Il non esporre i propri pensieri ad un adulto sembra una cosa istintiva dai sette od otto anni in su.
Una batteria scarica non può essere caricata da una batteria che non dà energia.
Per questo bisogna mirare alla libertà. E c’è un solo modo per ottenerla: l’indifferenza verso la sorte. Allora nascerà quel bene inestimabile, la pace di una mente sicura e l’elevatezza morale e una gioia grande e imperturbabile che deriva dalla conoscenza del vero e dall’assenza di paure e una grande serenità. […] Ora, nessuno può dirsi felice se sta fuori dalla verità. Dunque è beata la vita che si basa costantemente su un giudizio retto e fermo. È allora infatti che la mente è pura, libera da ogni male, capace di sottrarsi sia alle ferite sia alle graffiature, decisa a restare dove si trova e a difendere la sua posizione anche contro le avversità e le persecuzioni della sorte. […] È felice dunque chi giudica rettamente. È felice chi è contento della sua condizione, qualsiasi essa sia, e gode di quello che ha. È felice chi affida alla ragione la condotta di tutta la sua vita.
La sofferenza, è l’unione di dolori… nella solitudine.

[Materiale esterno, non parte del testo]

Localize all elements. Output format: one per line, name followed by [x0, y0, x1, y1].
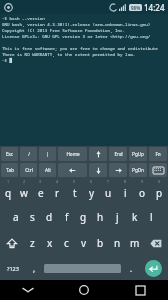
staticText: Home	[66, 151, 80, 157]
button[interactable]: Fn	[149, 147, 167, 161]
button[interactable]: ,	[26, 256, 42, 280]
staticText: GNU bash, version 4.3.30(1)-release (arm…	[2, 22, 151, 28]
staticText: s	[30, 210, 35, 224]
staticText: PgDn	[132, 167, 144, 173]
staticText: 0	[158, 179, 161, 184]
button[interactable]: Arrow key	[89, 147, 107, 161]
button[interactable]: Home	[56, 280, 112, 300]
button[interactable]: 7	[100, 178, 117, 204]
button[interactable]: 4	[49, 178, 66, 204]
staticText: b	[97, 236, 104, 250]
staticText: q	[5, 186, 12, 200]
button[interactable]: Arrow key	[58, 163, 87, 177]
button[interactable]: l	[143, 204, 160, 230]
staticText: Tab	[6, 167, 14, 173]
button[interactable]: k	[126, 204, 143, 230]
staticText: u	[105, 186, 112, 200]
staticText: 9	[141, 179, 144, 184]
button[interactable]: h	[92, 204, 109, 230]
button[interactable]: Recents	[112, 280, 168, 300]
button[interactable]: b	[92, 230, 109, 256]
button[interactable]: Ctrl	[20, 163, 37, 177]
button[interactable]: Tab	[1, 163, 18, 177]
staticText: Alt	[45, 167, 51, 173]
staticText: w	[20, 186, 28, 200]
button[interactable]: 1	[0, 178, 16, 204]
button[interactable]: Backspace	[143, 230, 168, 256]
staticText: d	[46, 210, 53, 224]
button[interactable]: 6	[83, 178, 100, 204]
staticText: 1	[7, 179, 10, 184]
button[interactable]: Alt	[39, 163, 56, 177]
staticText: 8	[124, 179, 127, 184]
staticText: l	[150, 210, 153, 224]
button[interactable]: a	[7, 204, 24, 230]
staticText: v	[81, 236, 87, 250]
button[interactable]: .	[123, 256, 139, 280]
staticText: ~$ bash --version	[2, 16, 45, 22]
staticText: Esc	[6, 151, 13, 157]
button[interactable]: Arrow key	[109, 163, 127, 177]
staticText: End	[114, 151, 123, 157]
button[interactable]: x	[41, 230, 58, 256]
staticText: x	[47, 236, 53, 250]
staticText: o	[139, 186, 146, 200]
staticText: 3	[39, 179, 42, 184]
button[interactable]: End	[109, 147, 127, 161]
button[interactable]: j	[109, 204, 126, 230]
button[interactable]: 2	[16, 178, 32, 204]
staticText: 4	[56, 179, 59, 184]
button[interactable]: 0	[151, 178, 168, 204]
staticText: 7	[107, 179, 110, 184]
button[interactable]: m	[126, 230, 143, 256]
staticText: 98%	[131, 5, 141, 11]
button[interactable]: |	[39, 147, 56, 161]
button[interactable]: s	[24, 204, 41, 230]
staticText: |	[46, 151, 49, 157]
staticText: e	[38, 186, 44, 200]
button[interactable]: Arrow key	[89, 163, 107, 177]
staticText: j	[116, 210, 119, 224]
button[interactable]: Back	[0, 280, 56, 300]
button[interactable]: 3	[32, 178, 49, 204]
other: Hide keyboard	[153, 167, 164, 174]
button[interactable]: 8	[117, 178, 134, 204]
button[interactable]: /	[20, 147, 37, 161]
button[interactable]: f	[58, 204, 75, 230]
button[interactable]: d	[41, 204, 58, 230]
staticText: h	[97, 210, 104, 224]
staticText: Fn	[155, 151, 161, 157]
staticText: a	[13, 210, 19, 224]
button[interactable]: PgUp	[129, 147, 147, 161]
button[interactable]: Hide keyboard	[149, 163, 167, 177]
button[interactable]: z	[24, 230, 41, 256]
button[interactable]: PgDn	[129, 163, 147, 177]
staticText: g	[80, 210, 87, 224]
staticText: i	[124, 186, 127, 200]
button[interactable]: g	[75, 204, 92, 230]
staticText: z	[30, 236, 35, 250]
button[interactable]: 5	[66, 178, 83, 204]
staticText: Copyright (C) 2013 Free Software Foundat…	[2, 28, 126, 34]
staticText: There is NO WARRANTY, to the extent perm…	[2, 52, 136, 58]
button[interactable]: Enter	[145, 260, 162, 277]
staticText: 5	[73, 179, 76, 184]
staticText: 6	[90, 179, 93, 184]
button[interactable]: Shift	[0, 230, 24, 256]
other: Arrow key	[95, 151, 102, 158]
button[interactable]: n	[109, 230, 126, 256]
button[interactable]: c	[58, 230, 75, 256]
button[interactable]: ?123	[0, 256, 26, 280]
button[interactable]: 9	[134, 178, 151, 204]
staticText: ~$ █	[2, 58, 13, 64]
button[interactable]: v	[75, 230, 92, 256]
staticText: n	[114, 236, 121, 250]
button[interactable]: Home	[58, 147, 87, 161]
staticText: Ctrl	[25, 167, 33, 173]
staticText: r	[55, 186, 60, 200]
staticText: k	[132, 210, 138, 224]
other: Arrow key	[95, 167, 102, 174]
staticText: c	[64, 236, 69, 250]
button[interactable]: Esc	[1, 147, 18, 161]
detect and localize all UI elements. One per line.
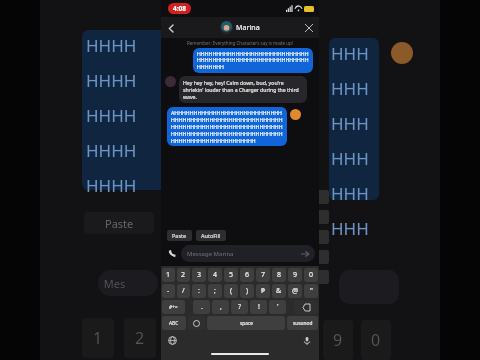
button[interactable]: space <box>207 316 285 330</box>
staticText: HHHH <box>86 104 137 127</box>
button[interactable]: #+= <box>162 300 185 314</box>
button[interactable]: Options <box>302 21 316 35</box>
button[interactable]: ? <box>231 300 248 314</box>
staticText: AutoFill <box>201 232 221 239</box>
staticText: 0 <box>309 270 314 280</box>
staticText: susunod <box>293 320 313 327</box>
staticText: HHHH <box>86 209 137 232</box>
button[interactable]: : <box>192 284 206 298</box>
staticText: 2 <box>181 270 186 280</box>
staticText: HHH <box>331 147 369 170</box>
button[interactable]: HHHHHHHHHHHHHHHHHHHHHHHHHHHHHHHHHHHHHHHH… <box>193 48 313 73</box>
staticText: 2 <box>135 327 145 349</box>
button[interactable]: 5 <box>224 268 238 282</box>
button[interactable]: ' <box>269 300 286 314</box>
staticText: Mes <box>98 276 126 291</box>
button[interactable]: @ <box>288 284 302 298</box>
button[interactable]: Backspace <box>294 300 318 314</box>
staticText: HHH <box>331 77 369 100</box>
staticText: Paste <box>105 216 134 231</box>
staticText: : <box>198 286 200 296</box>
staticText: Hey hey hey, hey! Calm down, bud, you're… <box>183 79 303 100</box>
button[interactable]: Change language <box>167 335 178 346</box>
button[interactable]: AHHHHHHHHHHHHHHHHHHHHHHHHHHHHHHHHHHHHHHH… <box>167 107 287 146</box>
staticText: HHH <box>331 217 369 240</box>
button[interactable]: . <box>193 300 210 314</box>
staticText: 0 <box>371 329 381 351</box>
button[interactable]: Message Marina <box>181 245 315 262</box>
staticText: AHHHHHHHHHHHHHHHHHHHHHHHHHHHHHHHHHHHHHHH… <box>171 109 283 144</box>
staticText: " <box>310 286 313 296</box>
button[interactable]: 8 <box>272 268 286 282</box>
staticText: HHHHHHHHHHHHHHHHHHHHHHHHHHHHHHHHHHHHHHHH… <box>197 50 309 71</box>
button[interactable]: 4 <box>208 268 222 282</box>
button[interactable]: ₱ <box>256 284 270 298</box>
button[interactable]: 3 <box>192 268 206 282</box>
button[interactable]: Voice input <box>301 335 312 346</box>
staticText: #+= <box>169 304 178 311</box>
staticText: HHHH <box>86 34 137 57</box>
staticText: ! <box>258 302 260 312</box>
staticText: HHH <box>331 182 369 205</box>
staticText: 5 <box>229 270 234 280</box>
staticText: HHHH <box>86 139 137 162</box>
staticText: ' <box>277 302 279 312</box>
staticText: HHH <box>331 42 369 65</box>
staticText: 7 <box>261 270 266 280</box>
button[interactable]: 9 <box>288 268 302 282</box>
staticText: ( <box>230 286 233 296</box>
staticText: ₱ <box>261 286 266 296</box>
staticText: 4:08 <box>173 4 186 13</box>
staticText: Remember: Everything Characters say is m… <box>167 40 313 46</box>
staticText: - <box>167 286 170 296</box>
button[interactable]: ) <box>240 284 254 298</box>
button[interactable]: / <box>177 284 190 298</box>
staticText: ) <box>246 286 249 296</box>
button[interactable]: Call <box>165 247 179 261</box>
staticText: 6 <box>245 270 250 280</box>
button[interactable]: 0 <box>304 268 318 282</box>
button[interactable]: susunod <box>287 316 318 330</box>
button[interactable]: 6 <box>240 268 254 282</box>
staticText: 3 <box>197 270 202 280</box>
staticText: 9 <box>293 270 298 280</box>
button[interactable]: " <box>304 284 318 298</box>
staticText: , <box>220 302 222 312</box>
button[interactable]: Emoji <box>188 316 205 330</box>
button[interactable]: Marina <box>220 21 260 34</box>
staticText: @ <box>292 286 299 296</box>
button[interactable]: ( <box>224 284 238 298</box>
button[interactable]: Paste <box>167 230 192 241</box>
button[interactable]: ABC <box>162 316 186 330</box>
staticText: 8 <box>277 270 282 280</box>
staticText: ? <box>238 302 242 312</box>
button[interactable]: , <box>212 300 229 314</box>
staticText: Message Marina <box>187 250 301 258</box>
staticText: space <box>240 320 253 327</box>
staticText: HHHH <box>86 174 137 197</box>
button[interactable]: 7 <box>256 268 270 282</box>
button[interactable]: 1 <box>162 268 175 282</box>
button[interactable]: & <box>272 284 286 298</box>
button[interactable]: Hey hey hey, hey! Calm down, bud, you're… <box>179 76 307 103</box>
staticText: ; <box>214 286 216 296</box>
staticText: HHH <box>331 112 369 135</box>
staticText: / <box>182 286 185 296</box>
staticText: Paste <box>172 232 187 239</box>
staticText: 1 <box>93 327 103 349</box>
staticText: Marina <box>236 23 260 33</box>
staticText: ABC <box>169 320 179 327</box>
button[interactable]: Back <box>163 20 179 36</box>
button[interactable]: 2 <box>177 268 190 282</box>
button[interactable]: - <box>162 284 175 298</box>
button[interactable]: ! <box>250 300 267 314</box>
staticText: 4 <box>213 270 218 280</box>
staticText: 1 <box>166 270 171 280</box>
staticText: . <box>201 302 203 312</box>
staticText: & <box>276 286 282 296</box>
staticText: HHHH <box>86 69 137 92</box>
button[interactable]: AutoFill <box>196 230 226 241</box>
staticText: 9 <box>333 329 343 351</box>
button[interactable]: ; <box>208 284 222 298</box>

Ci vuole una grande forza per produrre il male e il bene, ma per il bene ce ne vuole molta di più, perché il bene sta al male come il costruire sta al distruggere, e l’uno è ben più impegnativo dell’altro; il bene ed il male sono, dunque, nelle mani dei forti, ma quelli che fanno il bene sono i più forti, sono i più grandi, anche se spesso non fanno notizia e operano nell’ombra. L’umanità, però, avanza sulle loro spalle.
È volgendo gli occhi al cielo che troverai la strada che ti porterà alla luce.
L’abitudine non muore mai da sola. Si porta sempre appresso tutti gli amori che ha rovinato. E, compiaciuta, ride degli amori che non nasceranno.